Affiliated Researchers

Dina Nayeri (School of English)
Dina Nayeri’s critically acclaimed books, essays, and stories are published in 20+ countries and taught in schools across Europe and the US. Who Gets Believed? (2023) was a finalist for the National Book Critics Circle award and the Dayton Literary Peace Prize. In reviewing it, The Guardian called her “a master storyteller of the refugee experience.” The Ungrateful Refugee (2019) was a finalist for the Kirkus Prize, Los Angeles Times Book Prize, and won Germany’s Geschwister Scholl Preis. The Observer called it “a work of astonishing, insistent importance.” A fellow at the Columbia Institute for Ideas and Imagination in Paris and winner of a National Endowment for the Arts literature grant and the UNESCO City of Literature Paul Engle Prize, Dina’s essays and stories have been published in The New York Times, The New Yorker, The Guardian, Granta, Best American Short Stories, O. Henry Prize Stories, and many other publications. She is a graduate of the Iowa Writers Workshop, Harvard Business School, and Princeton and is now a Reader at the University of St Andrews

Professor Anthony F. Lang Jr (School of International Relations)
Anthony F Lang, Jr (Tony) is a Professor of International Political Theory in the School of International Relations at the University of St Andrews. He was an assistant professor of political science at the American University in Cairo, Egypt from 1996-2000. From 2000-2003, he served as a programme officer at the Carnegie Council for Ethics in International Affairs. Prior to arriving in St Andrews in 2004, he taught courses at Yale University, Bard College and Albright College. He is currently the editor of the Journal of International Political Theory and was one of the founding editors of Global Constitutionalism and serves on the editorial boards of Ethics & International Affairs and Human Rights Review. He created the Centre for Global Constitutionalism (now the Centre for Law and Global Governance) at the University of St Andrews. He has served as a consultant to the UNODC on ethics in higher education and the UK Ministry of Defence on the legal and ethical use of force. He has published three single authored books and edited or co-edited ten others and published numerous articles and book chapters. His scholarship sits at the intersection of politics, law and ethics at the global level.
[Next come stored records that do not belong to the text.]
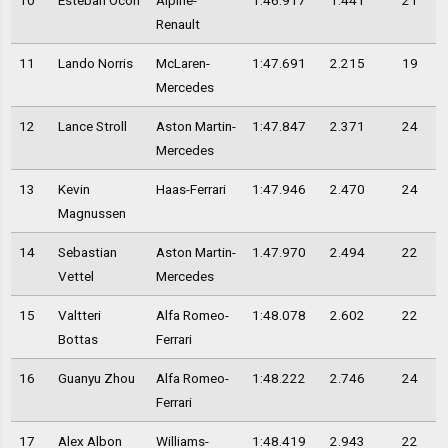
10
Esteban Ocon
Alpine-
1.46.917
1.441
21
Renault
11
Lando Norris
McLaren-
1:47.691
2.215
19
Mercedes
12
Lance Stroll
Aston Martin-
1:47.847
2.371
24
Mercedes
13
Kevin
Haas-Ferrari
1:47.946
2.470
24
Magnussen
14
Sebastian
Aston Martin-
1.47.970
2.494
22
Vettel
Mercedes
15
Valtteri
Alfa Romeo-
1:48.078
2.602
22
Bottas
Ferrari
16
Guanyu Zhou
Alfa Romeo-
1:48.222
2.746
24
Ferrari
17
Alex Albon
Williams-
1:48.419
2.943
22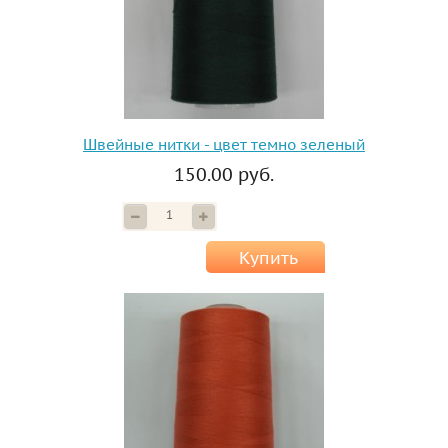
Швейные нитки - цвет темно зеленый
150.00 руб.
Купить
He has written about global constitutionalism, universal values, the just war tradition, political responsibility, international law, Middle East politics, and human rights. His publications can be found here.

Professor Nicki Hitchcott (School of Modern Languages)
Nicki Hitchcott is Professor of French and African Studies in the School of Modern Languages. She is a specialist in postcolonial literatures in French and English, particularly fiction from sub-Saharan Africa. Funded by the AHRC, the British Academy, the Leverhulme Trust and the RSE, her research has focused on West African women’s writing, migrant fiction, cultural responses to the 1994 Genocide against the Tutsi in Rwanda, Belgian colonialism, and ecotexts. She published 3 single-authored monographs, a further 9 co-authored/co-edited volumes, and over 40 peer-reviewed articles and chapters. She is currently working with Alice Karekezi (University of Rwanda) and John McInally (St Andrews) on the stories of Métis children abducted from the former Belgian empire in Africa.

Dr Rahul Rao (School of International Relations)
Rahul Rao is Reader in International Political Thought in the School of International Relations at the University of St Andrews. He has research interests in postcolonial and queer theory and the politics of South Asia and is embarking on a new project that engages with the more-than-human turn in the humanities and social sciences. He is the author of three books: The Psychic Lives of Statues: Reckoning with the Rubble of Empire (Pluto Press, 2025), Out of Time: The Queer Politics of Postcoloniality (OUP, 2020), and Third World Protest: Between Home and the World (OUP, 2010). He is a member of the Radical Philosophy editorial collective.